The outside world’s perception of Iran must be separated from the regime. Iranians have never abandoned their democratic aspirations. This was proved by the disputed election of 2009, and the the Green Movement that followed, which started with peaceful demonstrations and was cruelly suppressed by the regime). Iranians are left living under a radical-totalitarian regime at home, while at the same time they pay the heavy price for that government’s policies, in the form of international sanctions. However, we are hopeful and seek a peaceful democratization process from within, which is the best remedy for every suppressed nation. What we need is the friendly support of other nations on our path.

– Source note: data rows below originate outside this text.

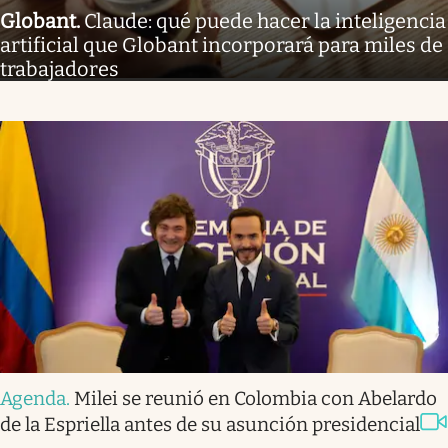
Globant
.
Claude: qué puede hacer la inteligencia
artificial que Globant incorporará para miles de
trabajadores
Agenda
.
Milei se reunió en Colombia con Abelardo
de la Espriella antes de su asunción presidencial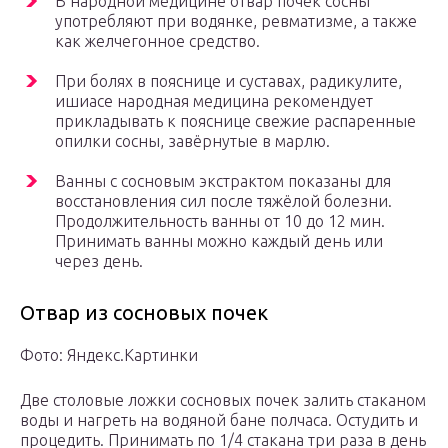
В народной медицине отвар почек сосны
употребляют при водянке, ревматизме, а также
как желчегонное средство.
При болях в пояснице и суставах, радикулите,
ишиасе народная медицина рекомендует
прикладывать к пояснице свежие распаренные
опилки сосны, завёрнутые в марлю.
Ванны с сосновым экстрактом показаны для
восстановления сил после тяжёлой болезни.
Продолжительность ванны от 10 до 12 мин.
Принимать ванны можно каждый день или
через день.
Отвар из сосновых почек
Фото: Яндекс.Картинки
Две столовые ложки сосновых почек залить стаканом
воды и нагреть на водяной бане полчаса. Остудить и
процедить. Принимать по 1/4 стакана три раза в день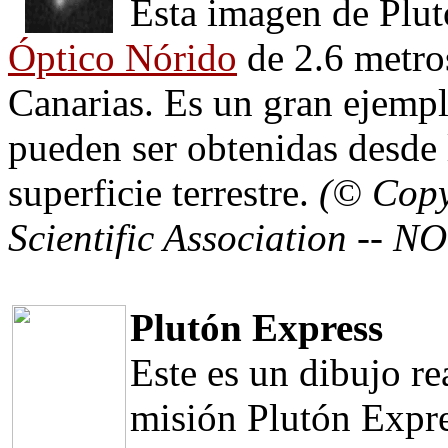
Esta imagen de Plut
Óptico Nórido
de 2.6 metros
Canarias. Es un gran ejemp
pueden ser obtenidas desde l
superficie terrestre.
(© Copy
Scientific Association -- N
Plutón Express
Este es un dibujo re
misión Plutón Expre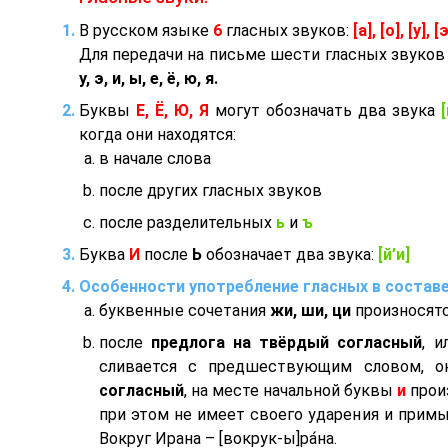
В русском языке
6
гласных звуков:
[а], [о], [у], [
Для передачи на письме шести гласных звуков
у, э, и, ы, е, ё, ю, я.
Буквы
Е, Ё, Ю, Я
могут обозначать два звука
[
когда они находятся:
в начале слова
после других гласных звуков
после разделительных
ь
и
ъ
Буква
И
после
Ь
обозначает два звука:
[й’и]
Особенности употребление гласных в составе
буквенные сочетания
жи, ши, ци
произносят
после
предлога на твёрдый согласный
, 
сливается с предшествующим словом, 
согласный
, на месте начальной буквы
и
прои
при этом не имеет своего ударения и прим
Вокруг Ирана – [вокрук-ы]ра́на.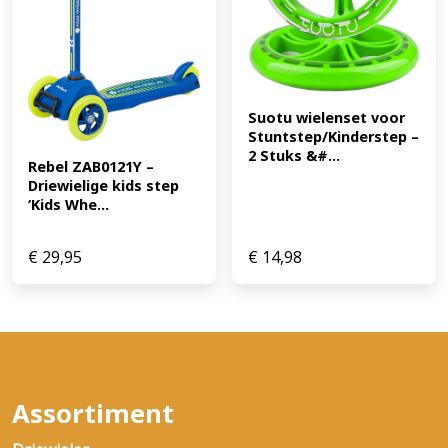
Suotu wielenset voor 
Stuntstep/Kinderstep – 
2 Stuks &#...
Rebel ZAB0121Y – 
Driewielige kids step 
‘Kids Whe...
€
29,95
€
14,98
Assortiment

The global village is made up of diverse religions, thoughts and nationalities, and these must not be used as tools for division. By contrast to the past, global citizens wherever they live and whatever belief they possess, now have the capacity to know each other and find common ground. Faith can lead human beings to love others and treat all people equally.
We live in an age that belongs to public opinion. By promoting respect and tolerance for each other, I believe we will gradually find that every human is armed with love toward others. The more we are aware of this love, the more people will say no to authoritarian leaders who exploit the image of differences as a weapon to divide people, for their own interests and gain.
I prefer to view the difference and diversity of people in the world as a symphony created by God. Diversity does not have to mean conflict, but rather it can be a harmony of colors that makes life beautiful to all. The Persian poet Saadi Shirazi wrote a poem seven centuries ago which is on the gate of the United Nations, and it has been sent into space as a message to other planets. Why don’t we use it on earth? Saadi wrote:
Human beings are members of a whole,
In creation of one essence and soul.
If one member is afflicted with pain,
Other members uneasy will remain.
If you’ve no sympathy for human pain,
The name of human you cannot retain!
[Translation – M. Aryanpoor]
Let us act for each other, and come to closer. As individuals and as the public we are capable of distributing love and awareness. We are armed with literature, poetry, music, cinema, photography, Internet, media, academies, conferences, NGOs, and with knowledge, knowledge, knowledge.
In conclusion, I would like to wish all a very happy Nowruz (Persian New Year)!
Your brother from Iran,
Mehrdad Naderi is an Iranian graduate student currently living outside Iran.